■ Activity ■
From the records, pick out and copy each line containing "năng".
# # #
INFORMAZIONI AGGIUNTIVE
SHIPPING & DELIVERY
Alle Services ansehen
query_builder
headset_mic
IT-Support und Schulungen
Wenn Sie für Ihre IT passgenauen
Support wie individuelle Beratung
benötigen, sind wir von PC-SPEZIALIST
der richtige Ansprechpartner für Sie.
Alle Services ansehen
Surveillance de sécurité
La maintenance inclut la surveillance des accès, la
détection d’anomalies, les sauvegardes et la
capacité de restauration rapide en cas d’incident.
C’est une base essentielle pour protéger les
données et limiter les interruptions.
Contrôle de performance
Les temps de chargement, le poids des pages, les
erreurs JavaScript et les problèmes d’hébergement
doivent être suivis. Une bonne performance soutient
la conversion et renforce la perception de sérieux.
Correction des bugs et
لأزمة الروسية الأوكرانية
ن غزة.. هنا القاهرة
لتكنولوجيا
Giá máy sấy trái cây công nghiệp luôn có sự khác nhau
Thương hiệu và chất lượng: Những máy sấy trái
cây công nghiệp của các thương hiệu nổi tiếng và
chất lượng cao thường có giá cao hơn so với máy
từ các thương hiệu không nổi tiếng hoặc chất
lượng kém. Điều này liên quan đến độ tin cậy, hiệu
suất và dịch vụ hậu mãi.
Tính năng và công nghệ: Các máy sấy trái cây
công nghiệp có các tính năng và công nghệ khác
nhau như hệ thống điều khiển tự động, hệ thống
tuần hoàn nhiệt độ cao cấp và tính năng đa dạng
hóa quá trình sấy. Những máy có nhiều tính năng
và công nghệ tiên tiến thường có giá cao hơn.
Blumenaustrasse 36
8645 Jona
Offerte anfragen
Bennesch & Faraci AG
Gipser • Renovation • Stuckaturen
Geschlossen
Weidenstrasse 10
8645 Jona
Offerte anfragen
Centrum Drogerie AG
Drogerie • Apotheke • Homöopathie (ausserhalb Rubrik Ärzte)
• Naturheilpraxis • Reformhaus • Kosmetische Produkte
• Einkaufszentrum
# # #
■ Expected answer ■
Tính năng và công nghệ: Các máy sấy trái cây
công nghiệp có các tính năng và công nghệ khác
tuần hoàn nhiệt độ cao cấp và tính năng đa dạng
hóa quá trình sấy. Những máy có nhiều tính năng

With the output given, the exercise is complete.